Pierre Deroux, administrateur délégué de la Fondation pour la recherche, a confirmé cette constatation. « La recherche connaît peut-être quelques déboires, quelques atermoiements en France, mais je crois que l'on voit l'émergence d'une médecine mature avec les produits biopharmaceutiques. » Le monde de la santé fait parfois peur aux financiers, a-t-il expliqué. « L'innovation est trop pénalisée dans notre pays, trop de contraintes administratives - avec la judiciarisation de la médecine et de la société, le manque de lisibilité et de visibilité de la R & D. Contrairement au secteur du cinéma, où les règles du jeu peuvent être appréhendées assez rapidement, ici les investissements se font à long terme. » Les investisseurs seraient prêts à se lancer s'ils disposaient au moins d'un pourcentage de risque. Chez les investisseurs privés, ce serait d'ailleurs totalement différent, a-t-il ajouté. Ils seraient d'avantage enclins à risquer leur capital. Mais alors se pose la question : pourquoi choisir d'investir en France plutôt qu'aux Etats-Unis ou en Suisse ? On aurait cependant, d'après ce financier, plusieurs raisons d'y croire. D'abord parce que la recherche n'a jamais été aussi riche en promesses. Les biotechnologies arrivent enfin à maturité (face au rendement décroissant de la recherche en chimie de synthèse) ; ensuite, parce que la santé, le droit à la santé, l'exigence de bien-être sont devenus les priorités des années à venir. Et puis il reste encore un grand nombre de pathologies qui ne sont pas traitées et les dépenses en R & D croissent malgré tout de 4 milliards par an. Il y a donc un marché. « C'est le timing opportun pour les investisseurs, a-t-il assuré, le potentiel de développement et d'innovation n'a jamais été aussi élevé. »

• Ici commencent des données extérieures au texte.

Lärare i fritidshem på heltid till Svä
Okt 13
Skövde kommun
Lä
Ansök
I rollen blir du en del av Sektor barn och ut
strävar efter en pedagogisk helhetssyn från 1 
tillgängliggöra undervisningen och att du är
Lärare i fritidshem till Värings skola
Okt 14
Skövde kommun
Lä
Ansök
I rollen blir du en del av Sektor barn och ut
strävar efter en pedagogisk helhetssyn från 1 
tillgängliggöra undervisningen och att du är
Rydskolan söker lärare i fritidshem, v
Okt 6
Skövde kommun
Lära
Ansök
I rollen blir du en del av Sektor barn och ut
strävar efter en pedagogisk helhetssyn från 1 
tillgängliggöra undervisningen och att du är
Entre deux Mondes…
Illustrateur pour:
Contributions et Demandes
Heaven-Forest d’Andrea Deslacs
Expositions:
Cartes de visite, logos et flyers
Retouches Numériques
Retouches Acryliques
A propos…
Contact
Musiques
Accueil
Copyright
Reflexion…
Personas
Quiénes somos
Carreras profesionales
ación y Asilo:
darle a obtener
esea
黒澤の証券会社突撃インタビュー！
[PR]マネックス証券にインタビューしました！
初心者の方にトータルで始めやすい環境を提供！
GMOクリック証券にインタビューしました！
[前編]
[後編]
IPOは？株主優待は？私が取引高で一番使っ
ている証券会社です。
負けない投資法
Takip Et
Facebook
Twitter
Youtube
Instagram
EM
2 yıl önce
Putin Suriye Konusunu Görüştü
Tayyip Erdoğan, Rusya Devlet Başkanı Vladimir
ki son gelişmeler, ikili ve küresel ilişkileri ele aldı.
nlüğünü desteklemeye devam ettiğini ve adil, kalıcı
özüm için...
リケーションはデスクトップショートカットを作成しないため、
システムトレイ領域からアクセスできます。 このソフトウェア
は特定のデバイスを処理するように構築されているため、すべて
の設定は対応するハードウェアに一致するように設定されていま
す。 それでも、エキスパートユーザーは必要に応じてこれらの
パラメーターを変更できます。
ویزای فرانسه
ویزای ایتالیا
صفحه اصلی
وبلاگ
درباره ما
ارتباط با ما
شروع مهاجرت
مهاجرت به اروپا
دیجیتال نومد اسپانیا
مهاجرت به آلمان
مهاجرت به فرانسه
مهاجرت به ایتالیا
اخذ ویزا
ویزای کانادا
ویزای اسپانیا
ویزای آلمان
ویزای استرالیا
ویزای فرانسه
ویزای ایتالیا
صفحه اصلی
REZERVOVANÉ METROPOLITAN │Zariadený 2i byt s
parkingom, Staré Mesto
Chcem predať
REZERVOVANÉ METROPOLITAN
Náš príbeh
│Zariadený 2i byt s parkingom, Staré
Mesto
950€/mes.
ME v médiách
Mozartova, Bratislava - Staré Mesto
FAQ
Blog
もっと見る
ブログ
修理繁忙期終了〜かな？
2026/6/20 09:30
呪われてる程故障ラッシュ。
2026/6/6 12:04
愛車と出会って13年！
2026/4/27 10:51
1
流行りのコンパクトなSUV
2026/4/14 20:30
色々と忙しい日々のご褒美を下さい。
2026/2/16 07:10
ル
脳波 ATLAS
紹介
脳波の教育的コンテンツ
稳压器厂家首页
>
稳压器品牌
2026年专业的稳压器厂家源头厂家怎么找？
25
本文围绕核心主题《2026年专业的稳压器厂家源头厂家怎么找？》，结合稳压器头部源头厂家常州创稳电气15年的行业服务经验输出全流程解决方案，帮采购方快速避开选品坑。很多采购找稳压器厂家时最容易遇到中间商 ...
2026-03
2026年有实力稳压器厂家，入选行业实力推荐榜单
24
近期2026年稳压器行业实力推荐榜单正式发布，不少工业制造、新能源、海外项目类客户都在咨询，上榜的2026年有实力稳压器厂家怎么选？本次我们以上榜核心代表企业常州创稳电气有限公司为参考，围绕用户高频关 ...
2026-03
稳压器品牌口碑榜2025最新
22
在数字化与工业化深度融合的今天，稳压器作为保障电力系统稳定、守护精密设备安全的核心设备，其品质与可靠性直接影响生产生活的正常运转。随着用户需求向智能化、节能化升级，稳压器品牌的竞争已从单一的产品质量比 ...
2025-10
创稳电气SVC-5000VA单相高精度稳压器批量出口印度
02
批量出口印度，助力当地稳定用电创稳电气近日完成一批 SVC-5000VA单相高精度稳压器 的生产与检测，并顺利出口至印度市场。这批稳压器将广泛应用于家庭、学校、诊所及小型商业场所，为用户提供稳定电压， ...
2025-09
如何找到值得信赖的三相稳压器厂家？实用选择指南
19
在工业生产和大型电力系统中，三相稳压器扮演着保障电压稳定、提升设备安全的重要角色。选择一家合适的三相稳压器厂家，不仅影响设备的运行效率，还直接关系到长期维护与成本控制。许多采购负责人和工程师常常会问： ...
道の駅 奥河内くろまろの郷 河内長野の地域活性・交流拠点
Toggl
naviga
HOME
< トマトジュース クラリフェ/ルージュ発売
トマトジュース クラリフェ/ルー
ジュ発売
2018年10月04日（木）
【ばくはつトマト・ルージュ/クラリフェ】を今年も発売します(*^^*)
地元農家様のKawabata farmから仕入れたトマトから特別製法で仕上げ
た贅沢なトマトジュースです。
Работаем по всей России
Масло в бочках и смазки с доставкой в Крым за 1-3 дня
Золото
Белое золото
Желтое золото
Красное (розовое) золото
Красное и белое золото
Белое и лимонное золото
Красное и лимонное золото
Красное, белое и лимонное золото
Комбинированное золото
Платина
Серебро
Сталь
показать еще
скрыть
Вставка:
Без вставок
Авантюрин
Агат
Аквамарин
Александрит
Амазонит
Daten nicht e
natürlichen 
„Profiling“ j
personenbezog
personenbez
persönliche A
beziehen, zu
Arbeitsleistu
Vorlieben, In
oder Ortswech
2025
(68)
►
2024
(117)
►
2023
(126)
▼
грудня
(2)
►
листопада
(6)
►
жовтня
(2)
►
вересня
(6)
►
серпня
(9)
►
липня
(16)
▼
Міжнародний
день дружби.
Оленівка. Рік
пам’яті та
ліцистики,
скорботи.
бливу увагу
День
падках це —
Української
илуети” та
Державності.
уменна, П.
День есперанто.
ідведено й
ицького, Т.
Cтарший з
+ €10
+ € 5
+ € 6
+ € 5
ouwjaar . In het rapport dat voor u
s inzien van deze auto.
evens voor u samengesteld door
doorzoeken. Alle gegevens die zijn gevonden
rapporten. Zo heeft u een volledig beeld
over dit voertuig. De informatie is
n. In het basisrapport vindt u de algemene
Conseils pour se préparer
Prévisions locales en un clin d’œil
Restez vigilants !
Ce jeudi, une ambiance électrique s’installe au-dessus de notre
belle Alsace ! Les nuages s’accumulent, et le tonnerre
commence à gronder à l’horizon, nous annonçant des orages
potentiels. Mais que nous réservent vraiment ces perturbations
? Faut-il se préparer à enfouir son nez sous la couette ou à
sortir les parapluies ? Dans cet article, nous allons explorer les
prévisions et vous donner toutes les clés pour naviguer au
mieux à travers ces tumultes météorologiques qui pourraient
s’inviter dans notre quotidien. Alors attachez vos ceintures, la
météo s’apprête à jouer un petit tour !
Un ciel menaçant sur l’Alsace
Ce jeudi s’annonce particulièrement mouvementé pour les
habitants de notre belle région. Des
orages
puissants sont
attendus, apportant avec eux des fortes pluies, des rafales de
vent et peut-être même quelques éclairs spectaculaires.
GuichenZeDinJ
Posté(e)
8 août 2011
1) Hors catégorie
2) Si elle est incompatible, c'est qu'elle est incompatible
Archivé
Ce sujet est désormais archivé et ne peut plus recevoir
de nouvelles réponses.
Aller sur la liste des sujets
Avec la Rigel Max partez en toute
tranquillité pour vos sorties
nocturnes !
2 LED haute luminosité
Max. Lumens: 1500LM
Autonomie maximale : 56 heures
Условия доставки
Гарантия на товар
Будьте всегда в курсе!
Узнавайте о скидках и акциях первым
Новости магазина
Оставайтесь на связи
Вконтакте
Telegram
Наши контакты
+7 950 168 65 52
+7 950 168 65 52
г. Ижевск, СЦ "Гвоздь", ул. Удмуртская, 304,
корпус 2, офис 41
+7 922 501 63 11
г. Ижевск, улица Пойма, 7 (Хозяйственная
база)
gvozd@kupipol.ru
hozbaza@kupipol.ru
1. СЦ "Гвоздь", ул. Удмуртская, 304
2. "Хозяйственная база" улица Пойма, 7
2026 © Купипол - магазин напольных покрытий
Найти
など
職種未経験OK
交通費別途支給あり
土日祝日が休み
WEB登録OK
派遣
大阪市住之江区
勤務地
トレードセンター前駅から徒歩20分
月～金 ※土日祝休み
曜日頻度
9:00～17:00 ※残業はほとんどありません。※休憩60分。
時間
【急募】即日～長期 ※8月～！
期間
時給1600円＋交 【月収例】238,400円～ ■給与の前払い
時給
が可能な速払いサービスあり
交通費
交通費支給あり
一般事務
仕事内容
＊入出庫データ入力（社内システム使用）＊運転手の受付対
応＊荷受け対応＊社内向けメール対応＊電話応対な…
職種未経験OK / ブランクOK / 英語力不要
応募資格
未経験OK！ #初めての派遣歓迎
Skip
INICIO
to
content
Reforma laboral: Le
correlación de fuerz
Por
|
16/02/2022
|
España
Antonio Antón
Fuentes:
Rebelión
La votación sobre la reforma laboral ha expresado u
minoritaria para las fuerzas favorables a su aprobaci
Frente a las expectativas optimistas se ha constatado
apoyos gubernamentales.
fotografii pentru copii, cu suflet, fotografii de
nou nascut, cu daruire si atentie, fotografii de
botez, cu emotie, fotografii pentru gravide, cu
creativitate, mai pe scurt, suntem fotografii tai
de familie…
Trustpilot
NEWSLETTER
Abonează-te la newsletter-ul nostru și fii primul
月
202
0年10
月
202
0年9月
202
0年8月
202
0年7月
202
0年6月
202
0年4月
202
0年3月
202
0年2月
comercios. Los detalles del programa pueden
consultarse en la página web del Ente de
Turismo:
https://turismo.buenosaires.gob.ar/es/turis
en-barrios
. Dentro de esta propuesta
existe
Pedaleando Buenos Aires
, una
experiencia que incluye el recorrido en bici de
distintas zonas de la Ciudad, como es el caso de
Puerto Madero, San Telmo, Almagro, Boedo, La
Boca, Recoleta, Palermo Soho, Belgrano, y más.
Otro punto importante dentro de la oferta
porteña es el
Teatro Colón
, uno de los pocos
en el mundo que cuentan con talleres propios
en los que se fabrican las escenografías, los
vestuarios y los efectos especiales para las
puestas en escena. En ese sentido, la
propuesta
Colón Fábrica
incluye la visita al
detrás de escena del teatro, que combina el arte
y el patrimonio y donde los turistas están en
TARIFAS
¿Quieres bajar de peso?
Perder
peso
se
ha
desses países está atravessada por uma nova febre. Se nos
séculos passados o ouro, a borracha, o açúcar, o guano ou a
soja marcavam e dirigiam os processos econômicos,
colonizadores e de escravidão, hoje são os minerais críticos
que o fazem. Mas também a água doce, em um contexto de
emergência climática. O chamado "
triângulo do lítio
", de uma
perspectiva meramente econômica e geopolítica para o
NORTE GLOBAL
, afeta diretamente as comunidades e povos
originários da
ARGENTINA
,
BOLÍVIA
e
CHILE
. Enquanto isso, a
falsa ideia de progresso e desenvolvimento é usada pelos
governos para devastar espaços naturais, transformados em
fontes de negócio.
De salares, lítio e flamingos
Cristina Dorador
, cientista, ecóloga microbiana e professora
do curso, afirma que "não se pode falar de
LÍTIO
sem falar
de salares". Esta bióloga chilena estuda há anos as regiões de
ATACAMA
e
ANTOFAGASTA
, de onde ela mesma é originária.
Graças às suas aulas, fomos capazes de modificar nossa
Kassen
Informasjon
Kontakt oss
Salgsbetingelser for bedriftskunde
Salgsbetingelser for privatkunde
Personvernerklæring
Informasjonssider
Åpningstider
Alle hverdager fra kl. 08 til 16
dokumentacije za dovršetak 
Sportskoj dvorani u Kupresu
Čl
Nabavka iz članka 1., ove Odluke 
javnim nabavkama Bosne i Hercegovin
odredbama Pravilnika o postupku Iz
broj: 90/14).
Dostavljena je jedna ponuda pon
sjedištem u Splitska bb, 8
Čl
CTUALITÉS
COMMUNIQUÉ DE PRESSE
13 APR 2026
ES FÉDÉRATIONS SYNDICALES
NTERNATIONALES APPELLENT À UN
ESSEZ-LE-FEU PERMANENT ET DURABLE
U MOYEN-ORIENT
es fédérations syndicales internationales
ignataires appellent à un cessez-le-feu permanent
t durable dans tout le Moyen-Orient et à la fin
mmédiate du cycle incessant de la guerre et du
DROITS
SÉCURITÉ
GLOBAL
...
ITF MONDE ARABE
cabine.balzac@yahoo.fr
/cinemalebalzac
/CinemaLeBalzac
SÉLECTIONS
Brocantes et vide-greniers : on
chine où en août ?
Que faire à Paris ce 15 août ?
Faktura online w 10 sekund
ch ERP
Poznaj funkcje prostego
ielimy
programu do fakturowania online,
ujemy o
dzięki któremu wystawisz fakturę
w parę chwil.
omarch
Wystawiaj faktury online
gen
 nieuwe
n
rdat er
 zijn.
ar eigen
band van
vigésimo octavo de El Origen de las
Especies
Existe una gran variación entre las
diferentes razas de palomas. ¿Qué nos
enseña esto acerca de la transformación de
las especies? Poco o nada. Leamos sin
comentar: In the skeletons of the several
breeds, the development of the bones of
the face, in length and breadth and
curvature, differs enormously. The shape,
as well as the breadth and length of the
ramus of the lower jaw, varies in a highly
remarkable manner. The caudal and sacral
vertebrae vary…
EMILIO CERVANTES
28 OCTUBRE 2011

« Il faut que l'argent aille au bon endroit », aurait déclaré le ministre de la Santé, Philippe Douste-Blazy, lors de la remise des prix du Medec au Sénat. Selon Pierre Deroux, cela exige un meilleur dialogue entre recherche publique et recherche privée. Pour Pierre Pouletty, président du conseil stratégique de l'innovation, président de DrugAbuse Sciences, il est clair que le secteur doit être fiscalement attractif pour les investisseurs.
« Nous avons des plates-formes performantes en France », affirme Christian Bréchot, directeur général de l'Inserm, évoquant les actions incitatives de l'Institut pour la recherche sur le médicament. Des consortiums recherche publique-recherche privée ont été mis en place, un programme a été élaboré en collaboration avec la Cnam sur l'évaluation médico-épidémiologique des produits de santé. « Certes, nous devons faire face à une rigidité administrative extraordinaire, a-t-il admis. Il est de bon ton de se plaindre mas ce qui me gêne, c'est que ceux qui se plaignent n'œuvrent guère à l'amélioration. »
« Quarante pour cent de nos chercheurs et ingénieurs partent à la retraite en 2012, a-t-il averti. Ce sont les individus qui font la recherche, or nous manquons de flexibilité et d'adaptabilité : il faut donner des capacités beaucoup plus précoces aux jeunes investisseurs, offrir aux chercheurs plus de positions permanentes. Nous avons les structures, qui, moyennant des réformes, peuvent répondre aux formidables enjeux de la recherche française. » La réforme du Cnrs, a ajouté Christian Pau, directeur du département Sciences de la vie de l'organisme, « fera tout pour faire remonter nos centres de recherche aux premiers rangs mondiaux ».